(Extracted page text data)
=== Begin Enclosure ===

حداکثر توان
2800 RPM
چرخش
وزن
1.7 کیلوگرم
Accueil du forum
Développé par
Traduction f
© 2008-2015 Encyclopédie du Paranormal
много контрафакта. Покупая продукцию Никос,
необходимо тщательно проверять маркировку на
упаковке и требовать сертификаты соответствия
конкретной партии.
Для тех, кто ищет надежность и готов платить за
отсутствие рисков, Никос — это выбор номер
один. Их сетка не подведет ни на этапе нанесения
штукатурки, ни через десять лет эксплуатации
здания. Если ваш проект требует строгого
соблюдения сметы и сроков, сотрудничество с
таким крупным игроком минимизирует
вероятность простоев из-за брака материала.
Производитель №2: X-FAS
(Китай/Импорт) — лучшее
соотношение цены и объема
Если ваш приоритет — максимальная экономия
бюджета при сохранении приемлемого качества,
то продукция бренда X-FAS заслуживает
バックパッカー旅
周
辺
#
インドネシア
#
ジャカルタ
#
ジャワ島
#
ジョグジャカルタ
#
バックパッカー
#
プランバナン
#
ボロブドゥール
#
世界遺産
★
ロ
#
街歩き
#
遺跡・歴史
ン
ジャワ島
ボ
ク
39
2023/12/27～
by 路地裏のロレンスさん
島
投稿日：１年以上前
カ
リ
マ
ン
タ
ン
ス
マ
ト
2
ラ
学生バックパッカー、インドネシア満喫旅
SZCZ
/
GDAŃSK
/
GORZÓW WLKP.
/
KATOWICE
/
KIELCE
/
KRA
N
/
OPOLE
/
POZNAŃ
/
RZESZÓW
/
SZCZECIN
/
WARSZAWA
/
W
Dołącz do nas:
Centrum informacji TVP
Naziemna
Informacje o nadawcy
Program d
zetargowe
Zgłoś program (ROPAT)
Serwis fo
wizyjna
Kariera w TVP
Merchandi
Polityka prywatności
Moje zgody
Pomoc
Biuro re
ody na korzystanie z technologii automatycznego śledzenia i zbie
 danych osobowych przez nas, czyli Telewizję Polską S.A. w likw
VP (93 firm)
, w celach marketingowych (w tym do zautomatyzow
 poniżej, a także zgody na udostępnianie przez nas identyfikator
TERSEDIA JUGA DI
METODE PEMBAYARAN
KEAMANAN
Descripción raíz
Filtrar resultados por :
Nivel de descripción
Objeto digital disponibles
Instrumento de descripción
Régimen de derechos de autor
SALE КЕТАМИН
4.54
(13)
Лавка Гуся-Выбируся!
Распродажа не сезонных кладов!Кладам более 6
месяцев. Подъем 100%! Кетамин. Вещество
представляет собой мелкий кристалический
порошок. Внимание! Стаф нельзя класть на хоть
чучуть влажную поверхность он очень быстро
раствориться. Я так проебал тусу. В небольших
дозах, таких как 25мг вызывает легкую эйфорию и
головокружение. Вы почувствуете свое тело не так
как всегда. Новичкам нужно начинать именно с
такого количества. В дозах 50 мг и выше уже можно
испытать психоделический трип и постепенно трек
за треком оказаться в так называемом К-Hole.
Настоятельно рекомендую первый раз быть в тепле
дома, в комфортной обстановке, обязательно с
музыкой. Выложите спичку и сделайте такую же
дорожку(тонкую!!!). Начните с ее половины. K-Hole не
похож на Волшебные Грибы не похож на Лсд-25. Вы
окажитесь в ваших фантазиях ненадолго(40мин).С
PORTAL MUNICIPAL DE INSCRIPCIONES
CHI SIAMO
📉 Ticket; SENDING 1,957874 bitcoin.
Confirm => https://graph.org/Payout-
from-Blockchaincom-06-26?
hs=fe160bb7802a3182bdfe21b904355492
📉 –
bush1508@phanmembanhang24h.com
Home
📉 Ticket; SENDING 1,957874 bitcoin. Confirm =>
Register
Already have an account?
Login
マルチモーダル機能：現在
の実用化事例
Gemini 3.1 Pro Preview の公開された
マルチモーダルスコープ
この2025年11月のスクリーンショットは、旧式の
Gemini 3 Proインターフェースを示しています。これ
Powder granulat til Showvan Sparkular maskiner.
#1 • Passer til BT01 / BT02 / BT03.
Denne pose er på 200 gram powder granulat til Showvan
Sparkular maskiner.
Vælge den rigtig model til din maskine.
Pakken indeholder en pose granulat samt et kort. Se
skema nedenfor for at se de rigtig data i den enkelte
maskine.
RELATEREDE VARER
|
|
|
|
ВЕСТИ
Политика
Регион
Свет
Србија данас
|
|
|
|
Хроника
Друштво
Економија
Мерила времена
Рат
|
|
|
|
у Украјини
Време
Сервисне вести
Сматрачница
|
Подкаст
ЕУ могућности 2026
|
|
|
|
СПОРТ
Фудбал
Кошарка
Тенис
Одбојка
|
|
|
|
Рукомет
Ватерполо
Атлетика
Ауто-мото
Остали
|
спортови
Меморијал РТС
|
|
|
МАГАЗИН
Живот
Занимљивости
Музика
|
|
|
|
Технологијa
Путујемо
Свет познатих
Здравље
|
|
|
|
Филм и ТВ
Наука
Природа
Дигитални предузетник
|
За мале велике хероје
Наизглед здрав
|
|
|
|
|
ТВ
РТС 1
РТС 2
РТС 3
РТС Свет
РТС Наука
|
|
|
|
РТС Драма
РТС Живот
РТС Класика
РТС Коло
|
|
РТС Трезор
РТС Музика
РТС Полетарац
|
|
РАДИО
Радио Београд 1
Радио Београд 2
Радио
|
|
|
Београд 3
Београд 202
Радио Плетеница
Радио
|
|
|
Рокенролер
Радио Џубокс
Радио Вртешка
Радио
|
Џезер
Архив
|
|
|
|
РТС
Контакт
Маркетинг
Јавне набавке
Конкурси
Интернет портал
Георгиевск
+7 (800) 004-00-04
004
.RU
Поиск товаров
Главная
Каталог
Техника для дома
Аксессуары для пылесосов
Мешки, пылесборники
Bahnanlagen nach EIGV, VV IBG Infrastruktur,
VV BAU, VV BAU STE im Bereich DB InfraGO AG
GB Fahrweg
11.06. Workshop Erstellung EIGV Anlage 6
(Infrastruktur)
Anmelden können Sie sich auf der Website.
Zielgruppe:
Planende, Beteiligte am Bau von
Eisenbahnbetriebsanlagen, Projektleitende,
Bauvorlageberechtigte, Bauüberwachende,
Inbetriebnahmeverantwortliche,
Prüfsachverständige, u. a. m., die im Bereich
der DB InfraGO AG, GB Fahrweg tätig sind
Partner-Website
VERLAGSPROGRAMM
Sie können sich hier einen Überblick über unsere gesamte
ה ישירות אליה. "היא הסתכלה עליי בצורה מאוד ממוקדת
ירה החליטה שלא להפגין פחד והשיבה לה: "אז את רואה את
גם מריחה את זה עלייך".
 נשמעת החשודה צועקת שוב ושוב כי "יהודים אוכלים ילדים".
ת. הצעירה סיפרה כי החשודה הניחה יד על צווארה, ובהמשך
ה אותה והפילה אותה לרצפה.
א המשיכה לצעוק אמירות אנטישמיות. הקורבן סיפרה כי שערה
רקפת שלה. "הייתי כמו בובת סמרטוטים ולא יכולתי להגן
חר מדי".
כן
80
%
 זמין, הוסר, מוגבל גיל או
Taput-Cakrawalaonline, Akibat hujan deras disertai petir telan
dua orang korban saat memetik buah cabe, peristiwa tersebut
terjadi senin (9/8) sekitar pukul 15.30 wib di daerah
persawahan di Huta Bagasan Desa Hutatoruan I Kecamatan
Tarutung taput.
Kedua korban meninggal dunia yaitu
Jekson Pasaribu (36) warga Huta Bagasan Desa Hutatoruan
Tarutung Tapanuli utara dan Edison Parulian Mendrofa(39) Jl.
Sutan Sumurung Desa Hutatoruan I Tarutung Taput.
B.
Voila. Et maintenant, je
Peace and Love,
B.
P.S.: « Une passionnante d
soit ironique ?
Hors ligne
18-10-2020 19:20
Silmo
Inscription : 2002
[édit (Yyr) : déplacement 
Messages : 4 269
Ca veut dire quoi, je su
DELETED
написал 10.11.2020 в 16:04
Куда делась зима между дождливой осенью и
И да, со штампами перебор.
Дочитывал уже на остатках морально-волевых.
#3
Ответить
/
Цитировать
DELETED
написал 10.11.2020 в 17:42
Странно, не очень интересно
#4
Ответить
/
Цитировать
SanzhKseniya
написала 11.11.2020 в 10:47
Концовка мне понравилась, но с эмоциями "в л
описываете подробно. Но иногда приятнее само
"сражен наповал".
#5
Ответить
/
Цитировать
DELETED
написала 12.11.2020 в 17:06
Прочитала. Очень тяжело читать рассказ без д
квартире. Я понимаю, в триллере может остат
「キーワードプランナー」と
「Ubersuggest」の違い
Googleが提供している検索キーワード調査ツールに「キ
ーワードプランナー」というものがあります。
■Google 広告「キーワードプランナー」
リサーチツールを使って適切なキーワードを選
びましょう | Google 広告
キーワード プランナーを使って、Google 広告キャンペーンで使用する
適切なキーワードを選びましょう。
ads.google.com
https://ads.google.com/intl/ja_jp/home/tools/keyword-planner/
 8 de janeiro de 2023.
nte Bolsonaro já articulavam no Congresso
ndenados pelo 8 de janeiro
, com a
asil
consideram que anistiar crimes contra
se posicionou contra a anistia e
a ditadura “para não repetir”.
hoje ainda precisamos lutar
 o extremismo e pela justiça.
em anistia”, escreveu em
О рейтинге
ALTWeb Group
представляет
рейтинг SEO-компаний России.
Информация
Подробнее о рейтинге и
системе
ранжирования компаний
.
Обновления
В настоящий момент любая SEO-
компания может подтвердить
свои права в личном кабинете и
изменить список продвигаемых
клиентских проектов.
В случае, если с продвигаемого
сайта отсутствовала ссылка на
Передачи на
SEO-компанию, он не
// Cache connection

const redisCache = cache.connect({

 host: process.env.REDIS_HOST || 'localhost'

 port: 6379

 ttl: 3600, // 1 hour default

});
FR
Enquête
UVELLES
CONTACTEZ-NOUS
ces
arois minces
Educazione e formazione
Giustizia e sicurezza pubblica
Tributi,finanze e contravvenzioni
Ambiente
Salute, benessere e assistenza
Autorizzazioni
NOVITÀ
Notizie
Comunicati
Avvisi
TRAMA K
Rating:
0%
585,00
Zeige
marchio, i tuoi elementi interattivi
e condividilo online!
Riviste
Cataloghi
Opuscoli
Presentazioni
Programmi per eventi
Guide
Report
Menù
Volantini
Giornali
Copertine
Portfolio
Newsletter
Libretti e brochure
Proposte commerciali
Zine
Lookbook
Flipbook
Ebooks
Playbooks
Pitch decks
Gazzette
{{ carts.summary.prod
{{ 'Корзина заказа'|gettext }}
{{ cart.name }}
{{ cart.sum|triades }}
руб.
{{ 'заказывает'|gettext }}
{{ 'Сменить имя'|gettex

=== End Enclosure ===

# Task description
In the entries above, find the line with "свои права в личном кабинете и", then retype it and every line after it exactly.

# Written reply
свои права в личном кабинете и
изменить список продвигаемых
клиентских проектов.
В случае, если с продвигаемого
сайта отсутствовала ссылка на
Передачи на
SEO-компанию, он не
// Cache connection

const redisCache = cache.connect({

 host: process.env.REDIS_HOST || 'localhost'

 port: 6379

 ttl: 3600, // 1 hour default

});
FR
Enquête
UVELLES
CONTACTEZ-NOUS
ces
arois minces
Educazione e formazione
Giustizia e sicurezza pubblica
Tributi,finanze e contravvenzioni
Ambiente
Salute, benessere e assistenza
Autorizzazioni
NOVITÀ
Notizie
Comunicati
Avvisi
TRAMA K
Rating:
0%
585,00
Zeige
marchio, i tuoi elementi interattivi
e condividilo online!
Riviste
Cataloghi
Opuscoli
Presentazioni
Programmi per eventi
Guide
Report
Menù
Volantini
Giornali
Copertine
Portfolio
Newsletter
Libretti e brochure
Proposte commerciali
Zine
Lookbook
Flipbook
Ebooks
Playbooks
Pitch decks
Gazzette
{{ carts.summary.prod
{{ 'Корзина заказа'|gettext }}
{{ cart.name }}
{{ cart.sum|triades }}
руб.
{{ 'заказывает'|gettext }}
{{ 'Сменить имя'|gettex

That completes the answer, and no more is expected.